======== Dataset ========

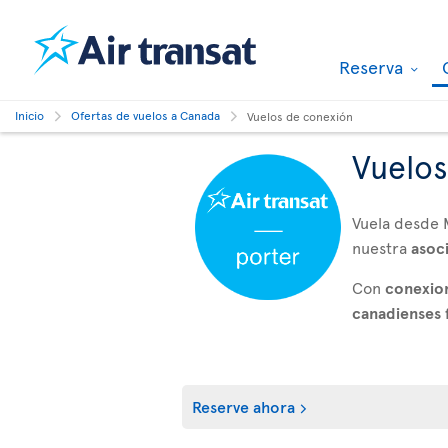
Reserva
Inicio
Ofertas de vuelos a Canada
Vuelos de conexión
Vuelos
Vuela desde 
nuestra
asoc
Con
conexion
canadienses 
Reserve ahora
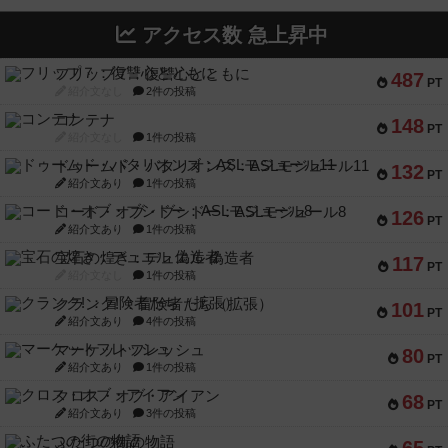
アクセス数 急上昇中
フリップ７：復讐心とともに
487
PT
紹介文なし
2件の投稿
コンテナ
148
PT
紹介文なし
1件の投稿
ドゥームド・バタリオンズ：ASLモジュール11
132
PT
紹介文あり
1件の投稿
コード・オブ・ブシドー：ASLモジュール8
126
PT
紹介文あり
1件の投稿
宝石の煌き：デュエル 偽造者
117
PT
紹介文なし
1件の投稿
クランク! ：冒険者たち（拡張）
101
PT
紹介文あり
4件の投稿
マーケットフレッシュ
80
PT
紹介文あり
1件の投稿
クロス・オブ・アイアン
68
PT
紹介文あり
3件の投稿
ふたつの街の物語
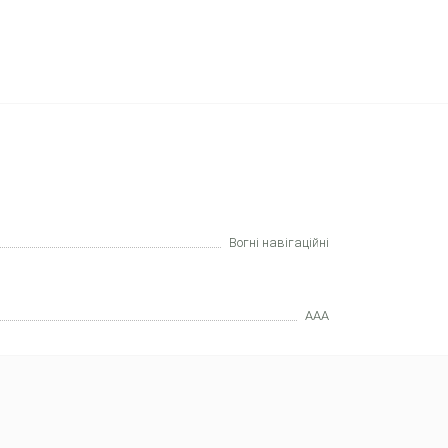
Вогні навігаційні
AAA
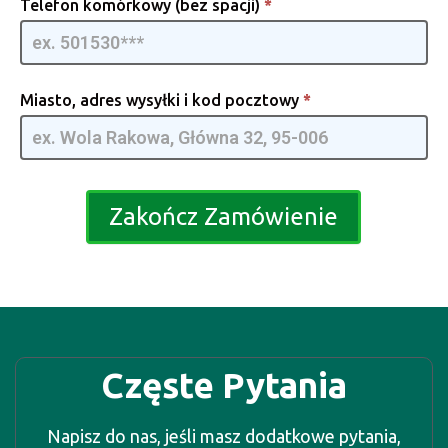
Telefon komórkowy (bez spacji)
*
Miasto, adres wysyłki i kod pocztowy
*
Zakończ Zamówienie
Częste Pytania
Napisz do nas, jeśli masz dodatkowe pytania,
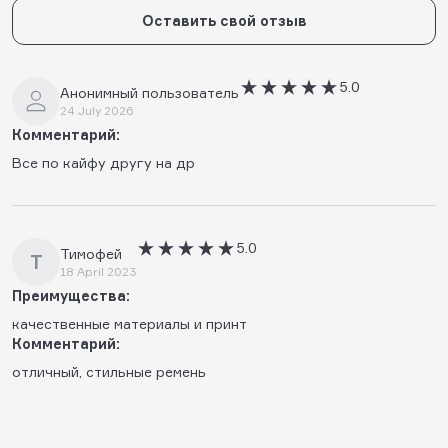
Оставить свой отзыв
5.0
Анонимный пользователь
24 July 2026
Комментарий:
Все по кайфу другу на др
5.0
Тимофей
Т
18 April 2023
Преимущества:
качественные материалы и принт
Комментарий:
отличный, стильные ремень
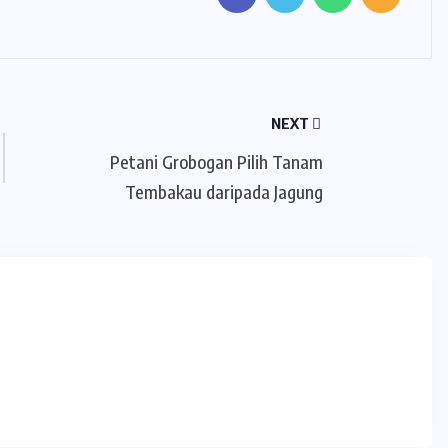
NEXT
Petani Grobogan Pilih Tanam
Tembakau daripada Jagung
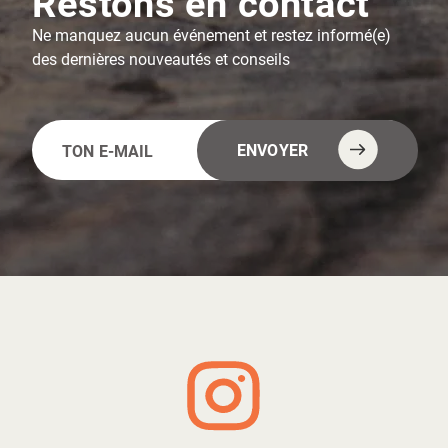
Restons en contact
Ne manquez aucun événement et restez informé(e)
des dernières nouveautés et conseils
E-
Alternative:
ENVOYER
mail
(Nécessaire)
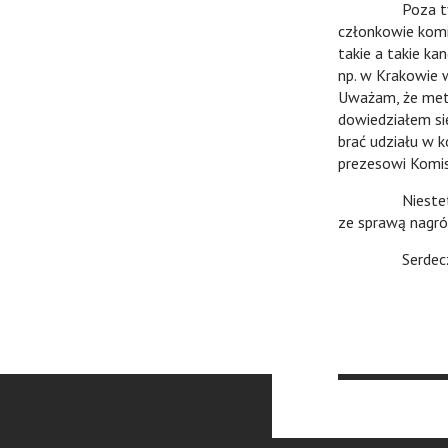
Poza tym sądz
członkowie komis
takie a takie ka
np. w Krakowie w
Uważam, że meto
dowiedziałem się
brać udziału w 
prezesowi Komis
Niestety dziś 
ze sprawą nagró
Serdecznie Cię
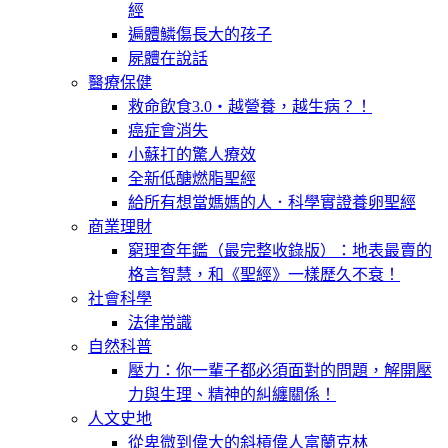
經
遍體鱗傷長大的孩子
屍體在說話
醫療保健
救命飲食3.0‧越營養，越生病？！
癌症會消失
小蘇打的驚人療效
全新低醣燃脂聖經
給所有想當媽媽的人．科學實證養卵聖經
商業理財
窮理查年鑑（最完整收錄版）：地表最賣的
格言智慧，和《聖經》一樣歷久不衰！
社會科學
法律常識
自然科普
壓力：你一輩子都必須面對的問題，解開壓
力與生理、精神的糾纏關係！
人文史地
從卑微到偉大的斜槓偉人富蘭克林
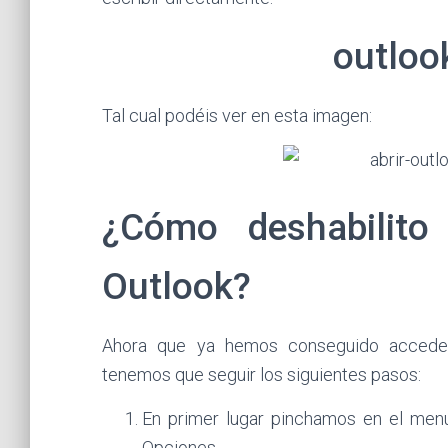
outloo
Tal cual podéis ver en esta imagen:
¿Cómo deshabilito
Outlook?
Ahora que ya hemos conseguido acceder 
tenemos que seguir los siguientes pasos:
En primer lugar pinchamos en el men
Opciones.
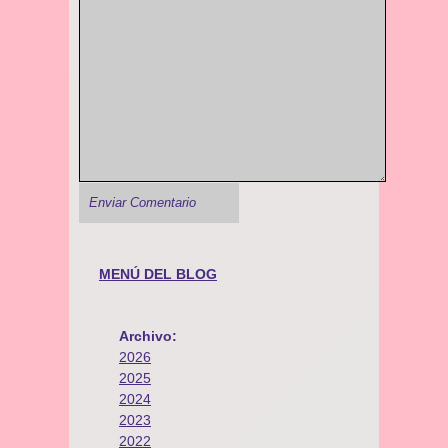
MENÚ DEL BLOG
Archivo:
2026
2025
2024
2023
2022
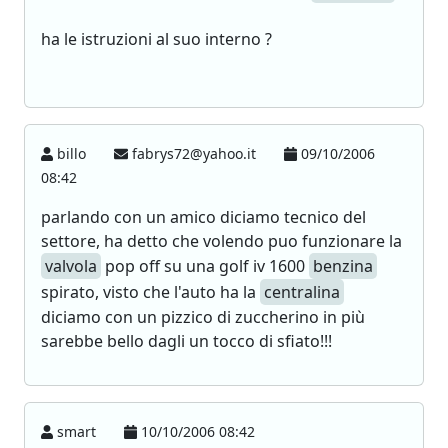
ha le istruzioni al suo interno ?
billo
fabrys72@yahoo.it
09/10/2006
08:42
parlando con un amico diciamo tecnico del
settore, ha detto che volendo puo funzionare la
valvola
pop off su una golf iv 1600
benzina
spirato, visto che l'auto ha la
centralina
diciamo con un pizzico di zuccherino in più
sarebbe bello dagli un tocco di sfiato!!!
smart
10/10/2006 08:42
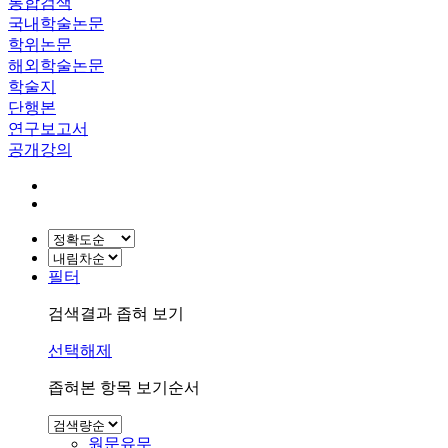
통합검색
국내학술논문
학위논문
해외학술논문
학술지
단행본
연구보고서
공개강의
필터
검색결과 좁혀 보기
선택해제
좁혀본 항목 보기순서
원문유무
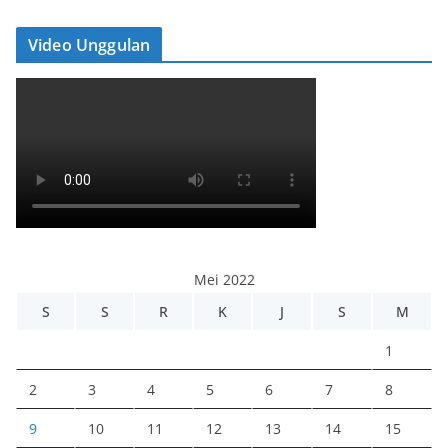
Video Unggulan
Mei 2022
S
S
R
K
J
S
M
1
2
3
4
5
6
7
8
9
10
11
12
13
14
15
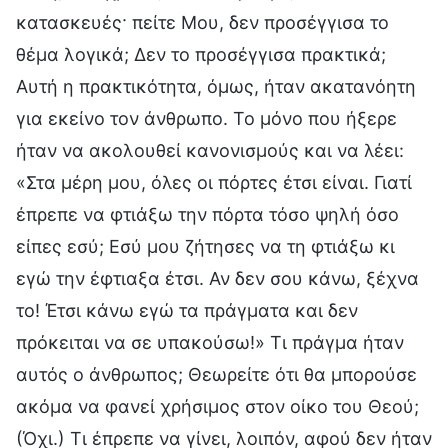
κατασκευές· πείτε Μου, δεν προσέγγισα το
θέμα λογικά; Δεν το προσέγγισα πρακτικά;
Αυτή η πρακτικότητα, όμως, ήταν ακατανόητη
για εκείνο τον άνθρωπο. Το μόνο που ήξερε
ήταν να ακολουθεί κανονισμούς και να λέει:
«Στα μέρη μου, όλες οι πόρτες έτσι είναι. Γιατί
έπρεπε να φτιάξω την πόρτα τόσο ψηλή όσο
είπες εσύ; Εσύ μου ζήτησες να τη φτιάξω κι
εγώ την έφτιαξα έτσι. Αν δεν σου κάνω, ξέχνα
το! Έτσι κάνω εγώ τα πράγματα και δεν
πρόκειται να σε υπακούσω!» Τι πράγμα ήταν
αυτός ο άνθρωπος; Θεωρείτε ότι θα μπορούσε
ακόμα να φανεί χρήσιμος στον οίκο του Θεού;
(Όχι.) Τι έπρεπε να γίνει, λοιπόν, αφού δεν ήταν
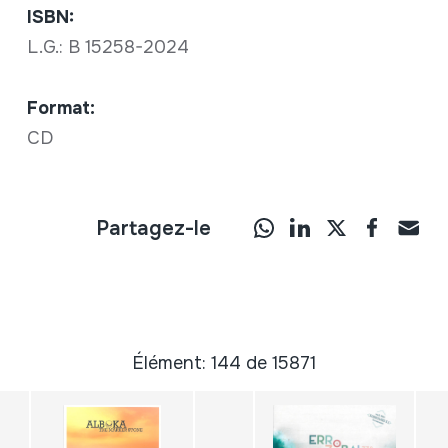
ISBN:
L.G.: B 15258-2024
Format:
CD
Partagez-le
Élément: 144 de 15871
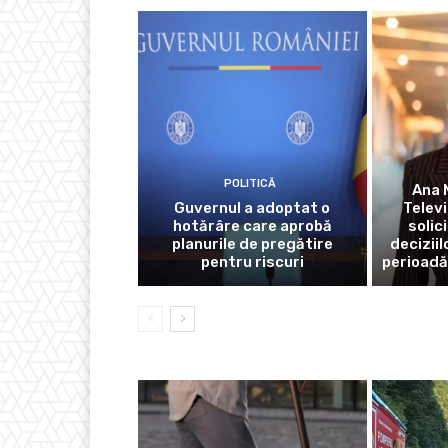
POLITICĂ
Ana 
Guvernul a adoptat o
Telev
hotărâre care aprobă
solic
planurile de pregătire
deciziil
pentru riscuri
perioadă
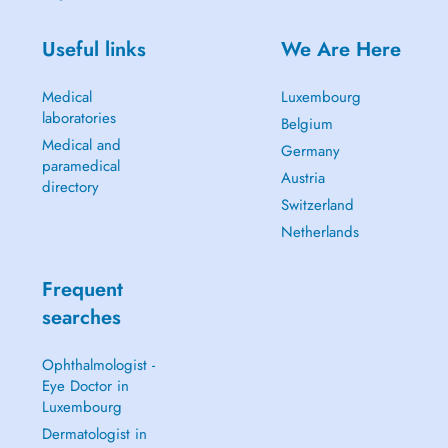
Useful links
We Are Here
Medical
Luxembourg
laboratories
Belgium
Medical and
Germany
paramedical
Austria
directory
Switzerland
Netherlands
Frequent
searches
Ophthalmologist -
Eye Doctor in
Luxembourg
Dermatologist in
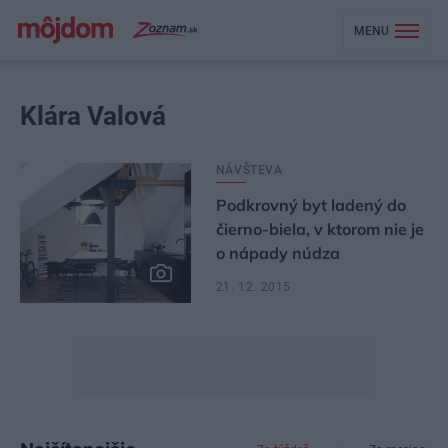
MENU
Klára Valová
NÁVŠTEVA
Podkrovný byt ladený do
čierno-biela, v ktorom nie je
o nápady núdza
21. 12. 2015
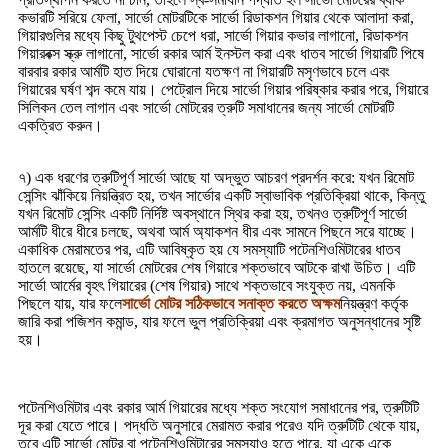
কভারটি সরিয়ে ফেলা, সার্ভো মোটরটিকে সার্ভো রিডাকশন গিয়ার থেকে আলাদা করা,
গিয়ারগুলির মধ্যে কিছু টুথপেস্ট চেপে ধরা, সার্ভো গিয়ার কভার লাগানো, রিডাকশন
গিয়ারবক্স স্ক্রু লাগানো, সার্ভো রকার আর্ম ইনস্টল করা এবং ধাতব সার্ভো গিয়ারটি পিষে
বারবার রকার আর্মটি হাত দিয়ে ঘোরানো যতক্ষণ না গিয়ারটি মসৃণভাবে চলে এবং
গিয়ারের ঘর্ষণ শব্দ কমে যায়। পেট্রোল দিয়ে সার্ভো গিয়ার পরিষ্কার করার পরে, গিয়ারে
সিলিকন তেল লাগান এবং সার্ভো মোটরের ত্রুটি সমাধানের জন্য সার্ভো মোটরটি
একত্রিত করুন।
৭) এক ধরণের ত্রুটিপূর্ণ সার্ভো আছে যা অদ্ভুত আচরণ প্রদর্শন করে: যখন রিমোট
সেন্সিং ঝাঁকিয়ে নিয়ন্ত্রিত হয়, তখন সার্ভোর একটি স্বাভাবিক প্রতিক্রিয়া থাকে, কিন্তু
যখন রিমোট সেন্সিং একটি নির্দিষ্ট অবস্থানে স্থির করা হয়, তখনও ত্রুটিপূর্ণ সার্ভো
আর্মটি ধীরে ধীরে চলছে, অথবা আর্ম অ্যাকশন ধীর এবং সামনে পিছনে সরে যাচ্ছে।
একাধিক মেরামতের পর, এটি আবিষ্কৃত হয় যে সমস্যাটি পটেনশিওমিটারের ধাতব
হাতলে রয়েছে, যা সার্ভো মোটরের শেষ গিয়ারে শক্তভাবে আটকে রাখা উচিত। এটি
সার্ভো আর্মের বৃহৎ গিয়ারের (শেষ গিয়ার) সাথে শক্তভাবে সংযুক্ত নয়, এমনকি
পিছলে যায়, যার ফলে
সার্ভো মোটর সঠিকভাবে সনাক্ত করতে অক্ষম
নিয়ন্ত্রণ কর্তৃক
জারি করা পজিশন কমান্ড, যার ফলে ভুল প্রতিক্রিয়া এবং ক্রমাগত অনুসন্ধানের সৃষ্টি
হয়।
পটেনশিওমিটার এবং রকার আর্ম গিয়ারের মধ্যে শক্ত সংযোগ সমাধানের পর, ত্রুটিটি
দূর করা যেতে পারে। পদ্ধতি অনুসারে মেরামত করার পরেও যদি ত্রুটিটি থেকে যায়,
তবে এটি সার্ভো মোটর বা পটেনশিওমিটারের সমস্যাও হতে পারে, যা একে একে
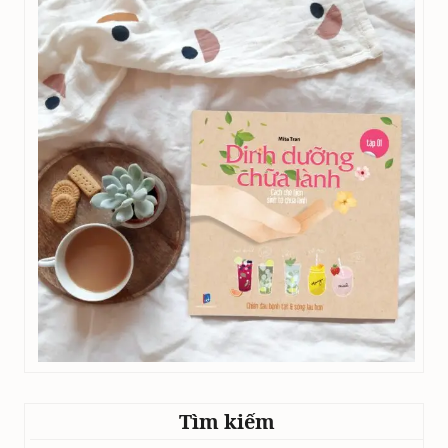
Tìm kiếm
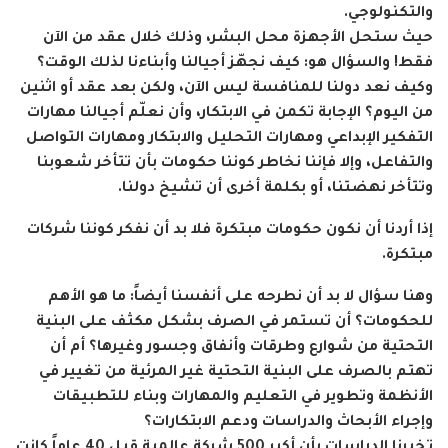
والتكنولوجي.
حيث ستحل الأجهزة محل البشر، وذلك خلال عقد من الآن
فقط! والسؤال هو: كيف نجهّز أجيالنا وأبناءنا لذلك الوقت؟
وكيف نعد دولنا للمنافسة ليس الآن، ولكن بعد عقد أو اثنين
من اليوم؟ الإجابة تكمن في الابتكار، وأن نعلّم أجيالنا مهارات
التفكير الإبداعي ومهارات التحليل والابتكار ومهارات التواصل
والتفاعل، وإلا فإننا نخاطر كوننا حكومات بأن تتأخر شعوبنا
وتتأخر نهضتنا، أو بكلمة أخرى أن تشيخ دولنا.
إذا أردنا أن نكون حكومات مبتكرة فلا بد أن نفكر كوننا شركات
مبتكرة.
وهنا سؤال لا بد أن نطرحه على أنفسنا أيضاً: ما هو الأهم
للحكومات؟ أن تستمر في الصرف بشكل مكثف على البنية
التحتية من شوارع وطرقات وأنفاق وجسور وغيرها؟ أم أن
تهتم بالصرف على البنية التحتية غير المرئية من تغيير في
الأنظمة وتطوير في التعليم والمهارات وبناء للتطبيقات
وإجراء الأبحاث والدراسات ودعم الابتكارات؟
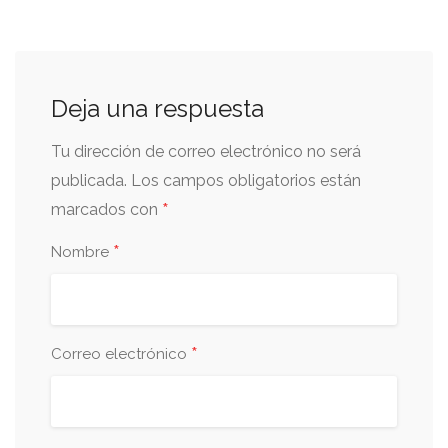
Deja una respuesta
Tu dirección de correo electrónico no será
publicada.
Los campos obligatorios están
*
marcados con
*
Nombre
*
Correo electrónico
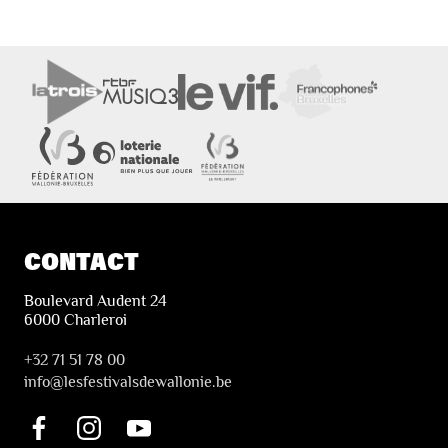
CONTACT
Boulevard Audent 24
6000 Charleroi
+32 71 51 78 00
i
nfo@lesfestivalsdewallonie.be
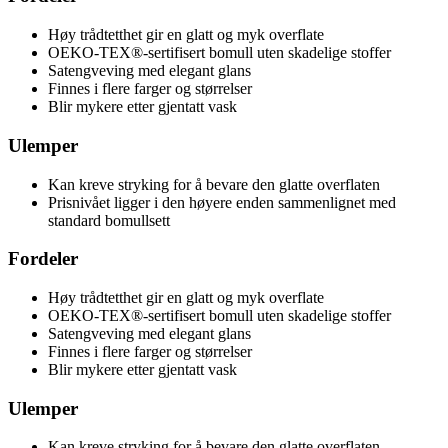
Høy trådtetthet gir en glatt og myk overflate
OEKO-TEX®-sertifisert bomull uten skadelige stoffer
Satengveving med elegant glans
Finnes i flere farger og størrelser
Blir mykere etter gjentatt vask
Ulemper
Kan kreve stryking for å bevare den glatte overflaten
Prisnivået ligger i den høyere enden sammenlignet med
standard bomullsett
Fordeler
Høy trådtetthet gir en glatt og myk overflate
OEKO-TEX®-sertifisert bomull uten skadelige stoffer
Satengveving med elegant glans
Finnes i flere farger og størrelser
Blir mykere etter gjentatt vask
Ulemper
Kan kreve stryking for å bevare den glatte overflaten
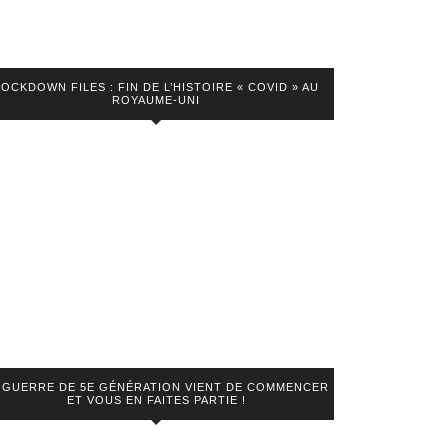
LOCKDOWN FILES : FIN DE L’HISTOIRE « COVID » AU
ROYAUME-UNI
 GUERRE DE 5E GÉNÉRATION VIENT DE COMMENCER
ET VOUS EN FAITES PARTIE !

========

(Exercise instructions) The word "دولنا" may appear in lines of the entries. State how many lines hold it, as a number alone.

(Task output) 2